Published online by Cambridge University Press: 13 April 2023
This collection of chapters is about analyzing what is distinctly European about the nature of white-collar and corporate crimes in Europe. The chapters in the book put forward European perspectives on white-collar and corporate crimes, exploring the dynamics and tensions related to white-collar crimes that exist within and between the nation-states of Europe, and with the institutions of the European region. By speaking to the common theme of what is ‘European’ about the realities of white-collar crimes in Europe, the chapters encourage and engage in cross-European dialogue and collaboration as they seek to put forward key provocations about how we can better understand and examine the intricacies of associated offending and its control.
While having been coined in North American criminology, the origins of the concepts of white-collar and corporate crime lie in European criminology, in the work of Willem Bonger (1905; see also Hebberecht, 2015).
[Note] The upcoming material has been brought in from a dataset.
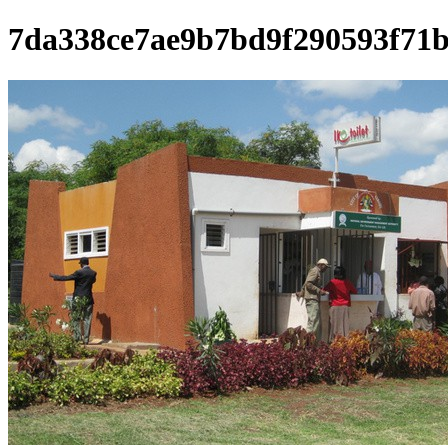
7da338ce7ae9b7bd9f290593f71b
These concepts are themselves contested and ambiguous, and this collection reflects the diversity of framings that exist in the academic literature, though more often than not the chapters foreground the duplicitous behaviours of business and political ‘elites’, including individuals and organizations, who often operate at the transnational level and in some way abuse their occupational and organizational positions while presenting an ostensibly legitimate exterior to society more widely. And, even without academic definition and conceptualization, in modern history, white-collar crime is a European ‘invention’, intrinsically linked to the introduction of the modern corporation, such as the Dutch East India Company and the British East India Company (Huisman et al, 2015).
But what is meant by ‘Europe’, or ‘European’? As a specified geographical region, is Europe in itself an appropriate unit of analysis for white-collar and corporate crime research? Borders change over time of course, but the continent of Europe represents a culturally rich and diverse set of nation-states that present a fertile ground for comparative empirical investigation and theory building over time. Often associated with Europe are the institutions of the European Union (EU) (that is, the European Parliament, the European Council, the European Commission and so on) and its conventions, directives, legal frameworks and policies that permeate from the supranational level down to individual member states. But is the EU an appropriate unit of analysis? Is this political and economic union representative of European perspectives?